Bacterial cellulose, a β-1,4 linked exopolysaccharide which is produced by some special kind of obligate aerobic bacteria is one such potential precursor. Bacterial cellulose which is devoid of lignin, hemicellulose and pectin unlike plant cellulose, comprises three-dimensional (3-D) inter woven nanofibrous network. Bacterial cellulose has several unique properties like higher degree of crystallinity, greater mechanical properties and modability. The fiber morphology and porosity of bacterial cellulose can be controlled to a great extent by employing different fermentation conditions, post treatment (drying and purification) and modifying the network formation by additives in fermentation media. Recent advances not only allows in-situ modification of bacterial cellulose properties using additives but also there are few reports on controlling the orientation and patterning of bacterial cellulose nanofibrils.
However there are only few recent studies on exploring the bacterial cellulose as a polymer precursor to carbon upon controlled pyrolysis and to use them as anode. There is still a gap towards the integration of modifying the structural properties of bacterial cellulose and to correlate its effect on as-derived CNF and to further evaluate their electrochemical performance. This work is an effort toward this objective.

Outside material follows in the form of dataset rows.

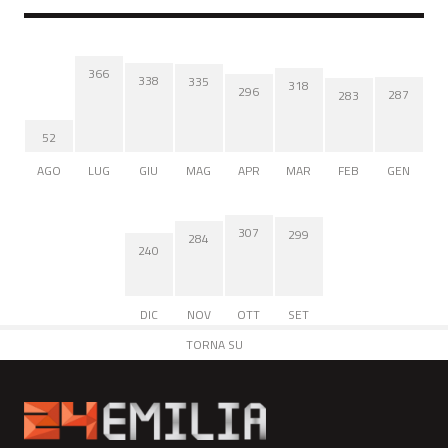
366
338
335
318
296
287
283
52
AGO
LUG
GIU
MAG
APR
MAR
FEB
GEN
307
299
284
240
DIC
NOV
OTT
SET
TORNA SU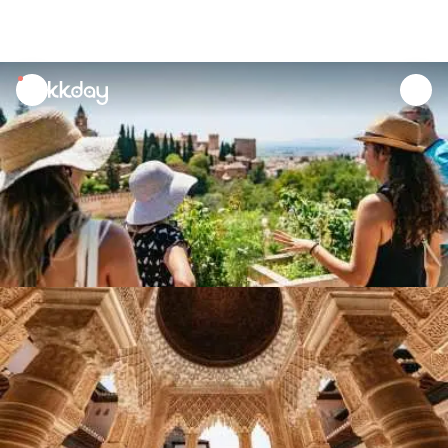
unread
notifications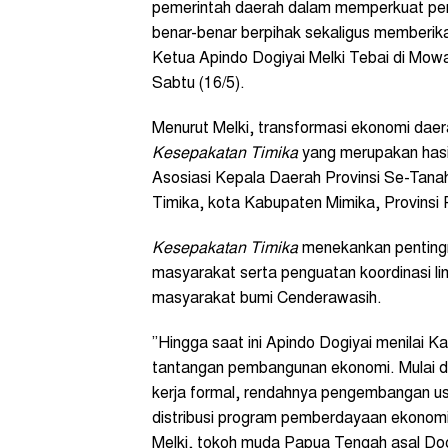
pemerintah daerah dalam memperkuat pen
benar-benar berpihak sekaligus memberik
Ketua Apindo Dogiyai Melki Tebai di Mo
Sabtu (16/5).
‎‎Menurut Melki, transformasi ekonomi dae
Kesepakatan Timika
yang merupakan hasi
Asosiasi Kepala Daerah Provinsi Se-Tana
Timika, kota Kabupaten Mimika, Provinsi
Kesepakatan Timika
menekankan pentingn
masyarakat serta penguatan koordinasi l
masyarakat bumi Cenderawasih.
‎‎”Hingga saat ini Apindo Dogiyai menilai
tantangan pembangunan ekonomi. Mulai da
kerja formal, rendahnya pengembangan u
distribusi program pemberdayaan ekonomi 
Melki, tokoh muda Papua Tengah asal Dog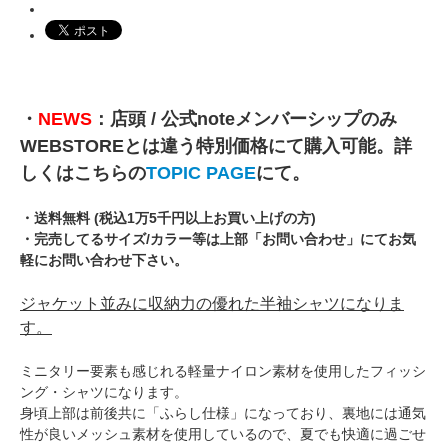
・
NEWS
：店頭 / 公式noteメンバーシップのみ
WEBSTOREとは違う特別価格にて購入可能。詳
しくはこちらの
TOPIC PAGE
にて。
・送料無料 (税込1万5千円以上お買い上げの方)
・完売してるサイズ/カラー等は上部「お問い合わせ」にてお気
軽にお問い合わせ下さい。
ジャケット並みに収納力の優れた半袖シャツになりま
す。
ミニタリー要素も感じれる軽量ナイロン素材を使用したフィッシ
ング・シャツになります。
身頃上部は前後共に「ふらし仕様」になっており、裏地には通気
性が良いメッシュ素材を使用しているので、夏でも快適に過ごせ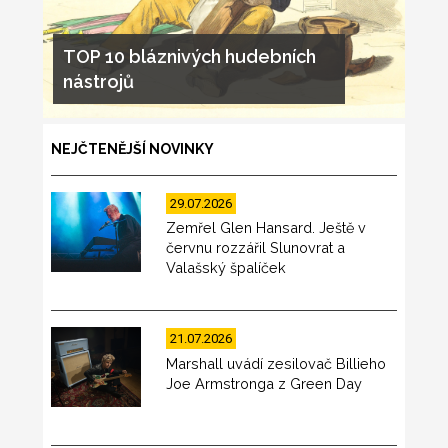
TOP 10 bláznivých hudebních
nástrojů
NEJČTENĚJŠÍ NOVINKY
29.07.2026
Zemřel Glen Hansard. Ještě v
červnu rozzářil Slunovrat a
Valašský špalíček
21.07.2026
Marshall uvádí zesilovač Billieho
Joe Armstronga z Green Day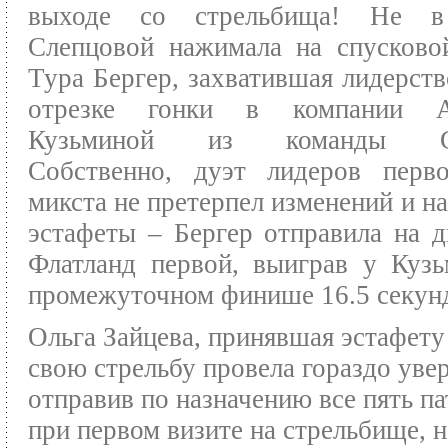
выходе со стрельбища! Не в
Слепцовой нажимала на спусково
Тура Бергер, захватившая лидерств
отрезке гонки в компании А
Кузьминой из команды Сл
Собственно, дуэт лидеров перво
микста не претерпел изменений и на
эстафеты – Бергер отправила на 
Флатланд первой, выиграв у Куз
промежуточном финише 16.5 секун
Ольга Зайцева, принявшая эстафету
свою стрельбу провела гораздо увер
отправив по назначению все пять п
при первом визите на стрельбище, н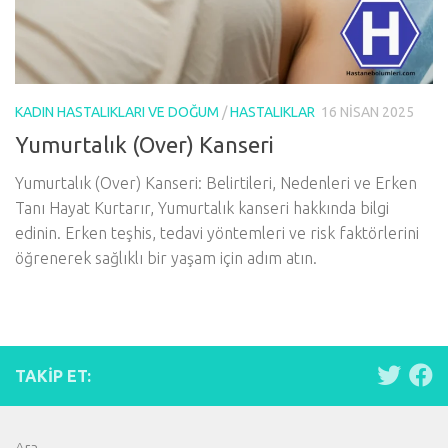
KADIN HASTALIKLARI VE DOĞUM
/
HASTALIKLAR
16 NISAN 2025
Yumurtalık (Over) Kanseri
Yumurtalık (Over) Kanseri: Belirtileri, Nedenleri ve Erken
Tanı Hayat Kurtarır, Yumurtalık kanseri hakkında bilgi
edinin. Erken teşhis, tedavi yöntemleri ve risk faktörlerini
öğrenerek sağlıklı bir yaşam için adım atın.
TAKIP ET:
Ara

In the present work, we will first discuss the fermentative production of bacterial cellulose, influence of bioprocess parameters and post production treatments on its physiochemical properties, followed by controlled pyrolysis to yield bacterial cellulose derived CNF. Average diameter of bacterial cellulose CNF was in the range of 20-50 nm. Depending on the fermentation media and growth conditions, crystallinity of bacterial cellulose and its derived carbon can be tuned to a great extent. These bacterial cellulose derived CNF were then used as an anode in half-cell configuration to investigate their electrochemical performance.

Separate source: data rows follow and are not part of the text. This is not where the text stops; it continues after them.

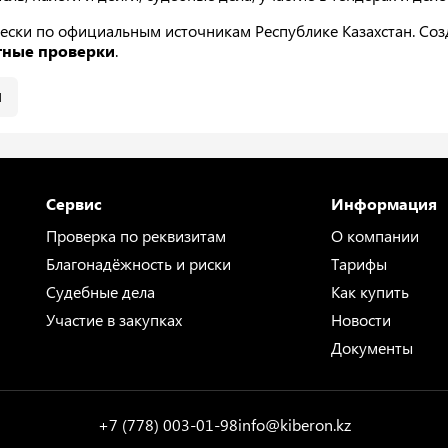
ески по официальным источникам Республике Казахстан. Созда
тные проверки
.
и
Сервис
Информация
Проверка по реквизитам
О компании
Благонадёжность и риски
Тарифы
Судебные дела
Как купить
Участие в закупках
Новости
Документы
+7 (778) 003-01-98
info@kiberon.kz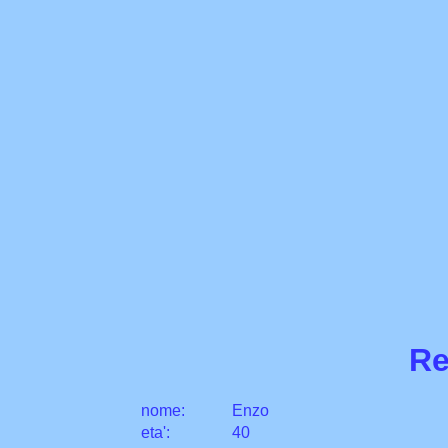
Re
nome:
Enzo
eta
'
:
40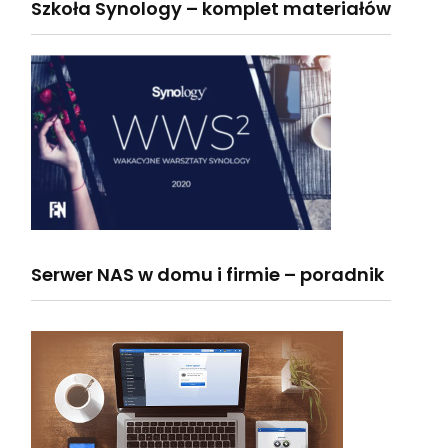
Szkoła Synology – komplet materiałów
Serwer NAS w domu i firmie – poradnik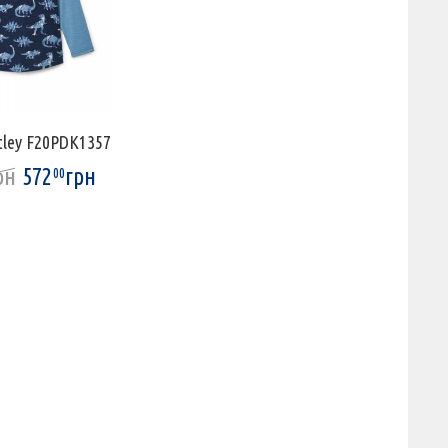
tley F20PDK1357
рн
572
грн
00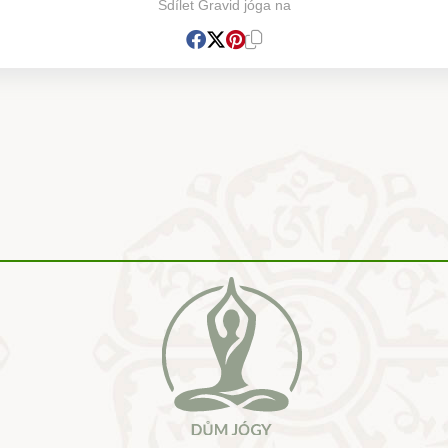
Sdílet Gravid jóga na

We shall also present the way forward to explore the in-situ modification of bacterial cellulose to further provide a tight control on the physiochemical properties of CNFs upon pyrolysis with the perspective of their utilization as high performance anode for lithium-ion batteries. Given the scalability and relative low cost production of bacterial cellulose and as-derived CNFs may pave the way of their utilization for commercial electrodes in future.